Pope Francis greets journalists including Bart Jones of Newsday, left,...

Pope Francis greets journalists including Bart Jones of Newsday, left, and Rosa Flores of CNN, on his flight from Rome to Havana, Saturday, Sept. 19, 2015. Credit: Twitter

The Philadelphia police -- or at least whatever combination of police were assisting the Vatican news corps, since law enforcement agents came from around the state for the pope's visit -- made up for a tense standoff with the media on Saturday at Independence Hall by giving a royal departure on Sunday.

After leaving the pope's Mass Sunday following his homily, the Vatican news corps was escorted by a convoy that included a half-dozen police on motorcycles with blue lights flashing, along with marked and unmarked cars that also had their lights flashing.

They even shut down a major three-lane highway at an entrance ramp so we could get on quickly.
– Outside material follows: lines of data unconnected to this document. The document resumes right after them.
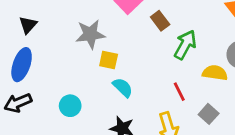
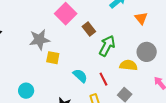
cyan semicircle: (123, 87) -> (80, 76), moved

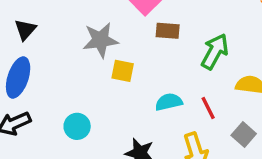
brown rectangle: (89, 29) -> (168, 31), moved, turned -48
cyan semicircle: (80, 76) -> (169, 102), turned -56

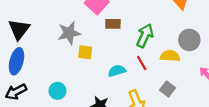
black triangle: (25, 30) -> (19, 29), size x1.5
red line: (208, 108) -> (142, 63), moved

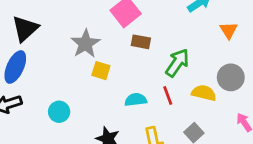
gray star: (69, 33) -> (85, 44), turned -30

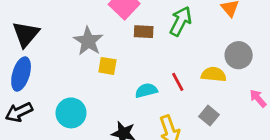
green arrow: (177, 63) -> (181, 21), moved
cyan circle: (59, 112) -> (71, 113), size x1.4

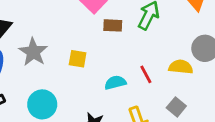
gray star: (88, 41) -> (33, 52), moved

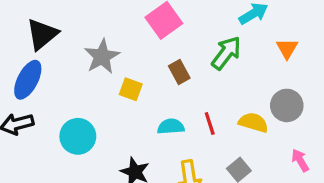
brown rectangle: (113, 25) -> (179, 72), moved, turned 48
gray star: (33, 52) -> (102, 56), moved

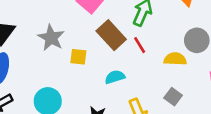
brown rectangle: (179, 72) -> (111, 35), size x1.6
red line: (210, 123) -> (140, 45), moved

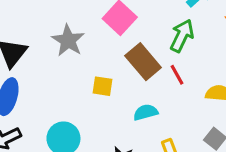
gray star: (51, 38) -> (68, 41), moved

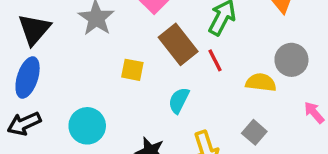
cyan semicircle: (146, 112) -> (179, 100), turned -50

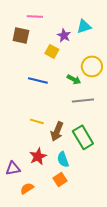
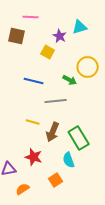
gray line: (83, 100) -> (56, 101), moved
red star: (38, 156) -> (34, 157), turned -30
cyan semicircle: (63, 159) -> (69, 160), moved

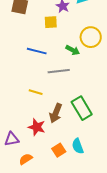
yellow square: (48, 52) -> (51, 22), turned -32
brown arrow: (53, 132) -> (56, 113), moved
cyan semicircle: (69, 160) -> (78, 146), moved

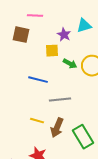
green arrow: (73, 50) -> (70, 64), moved
brown arrow: (56, 113) -> (57, 128), moved

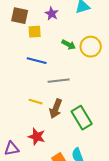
purple star: (64, 35) -> (52, 14), moved
yellow square: (52, 51) -> (35, 32), moved

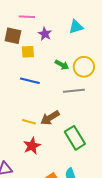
gray line: (59, 81) -> (74, 91), moved
brown arrow: (56, 109) -> (50, 118), moved, turned 36
red star: (37, 137) -> (32, 146), moved, turned 30

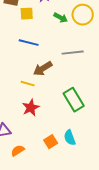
green arrow: (62, 65) -> (61, 18), moved
yellow circle: (84, 67) -> (83, 15), moved
brown arrow: (50, 118) -> (43, 69), moved

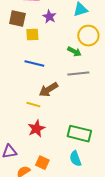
green arrow: (61, 18) -> (74, 52), moved
green rectangle: (74, 100) -> (79, 134), moved, turned -45
orange square: (51, 142) -> (42, 163), moved, turned -32

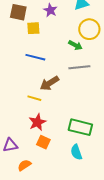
orange square: (42, 163) -> (43, 142), moved

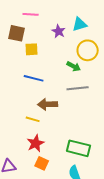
purple star: (50, 10) -> (59, 31), moved
brown arrow: (49, 83) -> (48, 104), turned 30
Cars that had been zooming down the highway were literally stopped in their tracks so we could get to the airport before the pope.

On Saturday, police initially kept the news corps from leaving the Independence Hall area and almost made media members late for a festival along Benjamin Franklin Parkway.

After the 45-minute news conference aboard the flight back to Rome, journalists frantically divided up questions and answers to translate from the Italian or the Spanish the pope spoke into English for the English-speaking reporters.

As each journalist finished his or her question, they gave it to the journalist who was in charge of compiling the unofficial transcript. But then her computer ran out of power -- and there was no power outlet on the plane.

She and others spent more than an hour trying different methods to inject it with power. Meanwhile, time was ticking by and the pope's plane would be landing soon -- and journalists needed to get out the news.

They finally figured a way to power it from another computer, and soon a flash drive with the transcript was passed around.

The plane landed, we got off and went into the passport control area in Rome. Suddenly, the groggy journalist in charge of the transcript realized she had never gotten back her passport from the Vatican press aides who kept them during the trip and handed them back during the return flight.

Panicked, she and colleagues tried to call the Vatican aides. They finally located one, and she got her passport back.

The journalists from around the world who accompanied the pope on his historic trip to Cuba and the United States were bleary eyed after the overnight flight from Philadelphia, and the entire 9-day, round-the-clock, whirlwind journey.

Most wanted to file their stories and go home or to their hotel to sleep.

And the 78-year-old pope? He went to the Basilica di Santa Maria Maggiore in Rome to pray and thank the Virgin Mary for his trip.